A credit score plays an important role in a lender’s decision to extend credit, which helps in getting your loans sanctioned. There are good and bad credit scores. Maintaining a good credit score is vital to give an overall financial picture. They also get your loans approved fast. On the contrary, a bad credit score can have your loan request denied. And this may also lead to a higher interest rate even if you get the loan approved.
Each has a particular range assigned to them, although this varies from bank to bank. The score ranges from 300 to 900. Depending on the number, it can be good or bad. Here’s a look:
- 300 to 500 – Bad
- 550 to 650- Average
- 650 to 750 – Good
- 750 to 900 – Excellent
Authorized credit bureaus like TransUnion CIBIL, Equifax, and others calculate your credit score. They prepare your credit report that lenders check before they sanction a loan.
This article covers:
- What is a credit report?
- Can the report contain mistakes?
- Common errors in the credit report
- Rectification of errors
What is a credit report?
A credit report is a report which contains your credit history, such as the details of the credit that you took, its repayment history, and any defaults. The lenders use the credit reports to decide whether to extend your credit along with the terms. This report may also be used by employers or landlords before offering you a job or a lease. All in all, your credit score is determined using the information from the credit report.
Can the report contain mistakes?
Credit agencies prepare your report based on the information collected from lenders. So, yes, credit reports could have errors. And the errors might occur either when disseminating information or when preparing the report. Errors in your credit reports can lower your credit score, which could cost you your money.
You can request your credit report to review your information. And if you happen to find errors, you can raise a dispute to the credit reporting company and the company that provided the incorrect information to get it rectified.

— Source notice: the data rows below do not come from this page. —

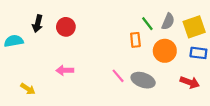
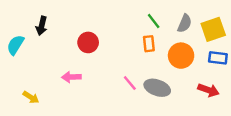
green line: (147, 24) -> (154, 21), moved
red circle: (66, 27) -> (88, 42), moved
cyan semicircle: (14, 41) -> (15, 45), turned -48

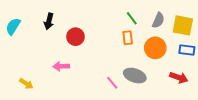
black arrow: (42, 26) -> (49, 21), moved
yellow square: (213, 29) -> (183, 25), turned 30
cyan semicircle: (15, 45) -> (13, 26), moved
pink line: (130, 83) -> (112, 83), moved

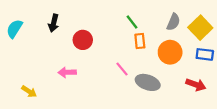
green line: (132, 18) -> (132, 22), moved
yellow square: (183, 25) -> (200, 28), turned 35
pink line: (112, 83) -> (122, 69), moved

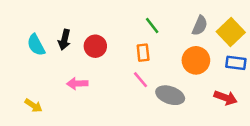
black arrow: (54, 23) -> (64, 40), moved
cyan semicircle: (14, 29) -> (36, 45), moved, turned -60
orange rectangle: (140, 41) -> (143, 53), moved

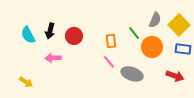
green line: (152, 26) -> (134, 33), moved
pink arrow: (77, 84) -> (53, 58), moved

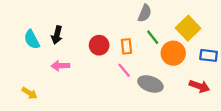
gray semicircle: (155, 20) -> (145, 13), moved
yellow square: (179, 25) -> (188, 28), moved
red circle: (74, 36) -> (99, 45), moved

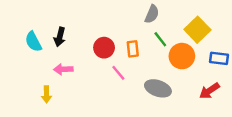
pink line: (124, 70) -> (118, 73), moved
red arrow: (199, 86) -> (209, 91), turned 126
yellow arrow: (30, 93) -> (47, 94), moved, turned 56

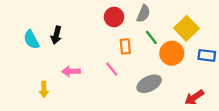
red circle: (104, 48) -> (114, 17), moved
pink arrow: (63, 69) -> (71, 71), moved
gray ellipse: (158, 88) -> (149, 84), turned -45
red arrow: (209, 91) -> (194, 97), moved

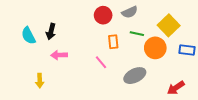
gray semicircle: (143, 14) -> (130, 12), turned 42
green line: (151, 37) -> (137, 34), turned -40
pink arrow: (71, 71) -> (59, 55), moved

Common errors in the credit report
Here are some errors which might reflect on your credit report:
a. Personal details
Some of the commonly found errors are the incorrect spelling of your name, incorrect middle name or initial, incorrect age, wrong address or phone number, and so on. Moreover, there might be a case of mixed identity if someone else shares your name, and their details are reflected in your report.
b. Credit-related details
There might be errors regarding the credit that you might or might not have availed. A few frequent errors include:
- No entry of a new credit card or loan account
- Entry of a closed loan or credit card account
- Wrong EMI payment date
- Entry of default when there is none from your end
- Duplicate listing
- Missing payment record
These details can impact your credit score, especially if any red flag is recorded by mistake.
c. Balance-related details
Errors in your credit report like incorrect account balances and inaccurate credit limits can affect your score. And if your credit limit is under-recorded or your outstanding balances inflated, they could also hamper your credit score.
Rectification of errors
To err is human, or rather, to err is common, but you can always rectify it. Incorrect entries in the credit report might prove detrimental to your credit health. Your credit score might suffer, especially if the error causes an unfavourable impact on it.
For example, say your credit limit is Rs. 1,00,000, but it is recorded as Rs. 10,000 in your report. It is an error that would increase your credit utilisation ratio and reduce your credit score, a possibility you should rather avoid.
Thankfully, credit bureaus allow rectification of your credit report if any errors are found. You can fill up and submit a dispute form stating the errors detected. The credit agency would verify the errors and then rectify your credit report, giving you the correct picture of your credit score. This, in turn, allows you to avail loans easily.
Check your credit report at least once a year; if possible once half-yearly. It gives you an opportunity to look at your credit details and point out any inconsistencies that might affect your credit score. When you check your credit report, you can also take corrective measures to build up your score if it is low. So, keep an eye out.